# Layer Normalization

#### Step 1: Think of some numbers as data
Let’s say you have 2 data points.
Each has 5 numbers.

In [3]:
# # These are like two sentences, each with 5 words (numbers)
data = [
    [0.5, -1.2, 3.3, 0.8, -0.5],   # Data point 1
    [2.0, -0.7, 1.2, -3.5, 0.6]    # Data point 2
]
print("Data:", data)

Data: [[0.5, -1.2, 3.3, 0.8, -0.5], [2.0, -0.7, 1.2, -3.5, 0.6]]


#### Step 2: Calculate the mean of each data point

In [8]:
# # Mean = (sum of numbers) / (how many numbers)
mean1 = sum(data[0]) / len(data[0])
mean2 = sum(data[1]) / len(data[1])

print("Mean of data point 1:", mean1)
print("Mean of data point 2:", mean2)

Mean of data point 1: 0.58
Mean of data point 2: -0.08


#### Step 3: Calculate how spread out the numbers are (variance)

In [10]:
# # Variance = average of (each number - mean) squared
var1 = sum((x - mean1) ** 2 for x in data[0]) / len(data[0])
var2 = sum((x - mean2) ** 2 for x in data[1]) / len(data[1])

print("Variance of data point 1:", var1)
print("Variance of data point 2:", var2)

Variance of data point 1: 2.3575999999999997
Variance of data point 2: 3.7016


#### Step 4: Apply Layer Normalization (balance the numbers)

In [13]:
# Formula: (number - mean) / sqrt(variance)
import math

normalized1 = [(x - mean1) / math.sqrt(var1 + 1e-5) for x in data[0]]
normalized2 = [(x - mean2) / math.sqrt(var2 + 1e-5) for x in data[1]]

print("Normalized data point 1:", normalized1)
print("Normalized data point 2:", normalized2)

Normalized data point 1: [-0.05210195320817495, -1.1592684588818931, 1.771466409077949, 0.14328037132248123, -0.7033763683103622]
Normalized data point 2: [1.081105321539628, -0.3222525477666199, 0.6652955824859249, -1.7775866344545805, 0.3534382781956476]


#### Step 5: Check whether the above steps worked

In [16]:
# Check new mean and variance
mean1_after = sum(normalized1) / len(normalized1)
var1_after = sum((x - mean1_after) ** 2 for x in normalized1) / len(normalized1)

mean2_after = sum(normalized2) / len(normalized2)
var2_after = sum((x - mean2_after) ** 2 for x in normalized2) / len(normalized2)

print("After normalization — Mean 1:", mean1_after, ", Variance 1:", var1_after)
print("After normalization — Mean 2:", mean2_after, ", Variance 2:", var2_after)

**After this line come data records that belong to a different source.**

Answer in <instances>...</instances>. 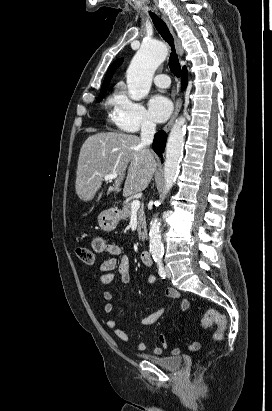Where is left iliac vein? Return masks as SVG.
Segmentation results:
<instances>
[{"label": "left iliac vein", "instance_id": "left-iliac-vein-1", "mask_svg": "<svg viewBox=\"0 0 272 411\" xmlns=\"http://www.w3.org/2000/svg\"><path fill=\"white\" fill-rule=\"evenodd\" d=\"M165 272H166V276H167L168 278H170V277H171V271H170V269H169L168 266L165 267Z\"/></svg>", "mask_w": 272, "mask_h": 411}]
</instances>
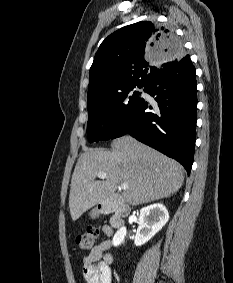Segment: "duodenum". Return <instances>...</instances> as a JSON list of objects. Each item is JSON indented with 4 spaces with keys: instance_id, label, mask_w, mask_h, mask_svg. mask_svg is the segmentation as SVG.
<instances>
[{
    "instance_id": "410a0bca",
    "label": "duodenum",
    "mask_w": 233,
    "mask_h": 283,
    "mask_svg": "<svg viewBox=\"0 0 233 283\" xmlns=\"http://www.w3.org/2000/svg\"><path fill=\"white\" fill-rule=\"evenodd\" d=\"M101 212L110 214V225L114 229L121 228L124 225L125 218L129 215L130 209L123 202L120 196H112L101 206Z\"/></svg>"
}]
</instances>
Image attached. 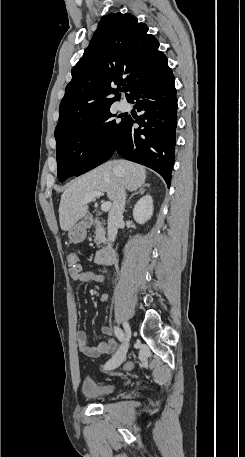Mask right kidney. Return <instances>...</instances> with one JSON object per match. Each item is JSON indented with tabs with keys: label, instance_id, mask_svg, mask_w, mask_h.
<instances>
[{
	"label": "right kidney",
	"instance_id": "obj_1",
	"mask_svg": "<svg viewBox=\"0 0 245 457\" xmlns=\"http://www.w3.org/2000/svg\"><path fill=\"white\" fill-rule=\"evenodd\" d=\"M153 212V198L150 194L142 196L137 200L133 208V218L139 224H144L148 218H151Z\"/></svg>",
	"mask_w": 245,
	"mask_h": 457
}]
</instances>
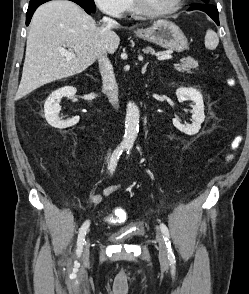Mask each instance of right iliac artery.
<instances>
[{
	"label": "right iliac artery",
	"instance_id": "obj_1",
	"mask_svg": "<svg viewBox=\"0 0 249 294\" xmlns=\"http://www.w3.org/2000/svg\"><path fill=\"white\" fill-rule=\"evenodd\" d=\"M125 148H126L125 146L120 145L114 150V152L110 158V161L108 163V169L110 170V172H113L115 170L116 165H117V161ZM89 226H90V221L87 220L83 223V225L81 226V228L79 230L78 239H77V249H76V254L78 257L81 255V253L83 251L85 235H86V232H87Z\"/></svg>",
	"mask_w": 249,
	"mask_h": 294
}]
</instances>
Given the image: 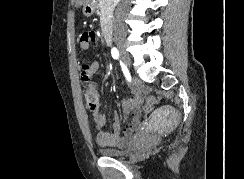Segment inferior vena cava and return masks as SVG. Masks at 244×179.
<instances>
[{"mask_svg": "<svg viewBox=\"0 0 244 179\" xmlns=\"http://www.w3.org/2000/svg\"><path fill=\"white\" fill-rule=\"evenodd\" d=\"M119 14H121V12H118L117 16H119ZM122 30H123V26H122L121 22H119V20H116V22L114 24L115 34H118V32H122Z\"/></svg>", "mask_w": 244, "mask_h": 179, "instance_id": "602c4592", "label": "inferior vena cava"}]
</instances>
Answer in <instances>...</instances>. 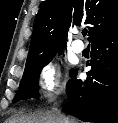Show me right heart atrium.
Listing matches in <instances>:
<instances>
[{"instance_id":"1","label":"right heart atrium","mask_w":118,"mask_h":123,"mask_svg":"<svg viewBox=\"0 0 118 123\" xmlns=\"http://www.w3.org/2000/svg\"><path fill=\"white\" fill-rule=\"evenodd\" d=\"M38 87L43 96L50 100L63 88L61 69L53 61L46 63L38 73Z\"/></svg>"}]
</instances>
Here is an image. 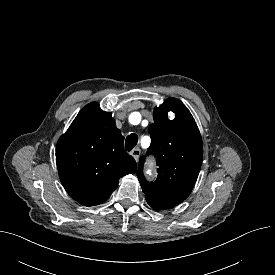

After normalization — Mean 1: 1.3877787807814458e-18 , Variance 1: 0.9999957584163625
After normalization — Mean 2: 2.2204460492503132e-17 , Variance 2: 0.9999972984728265


#### Meaning of the output
- Mean 1: 1.3877787807814458e-18
   **This means 0.000000000000000001387..., which is practically zero**

- Variance 1: 0.9999957
  **This is very close to 1, just a tiny bit off due to floating-point precision**

- Similarly for Mean 2 and Variance 2,  they are 0 mean and variance of 1.

#### No matter how messy the numbers were, 

- **Mean becomes 0**

- **Variance becomes 1**

The data is clean, balanced, and ready , just like giving everyone on a Zoom call the same volume level.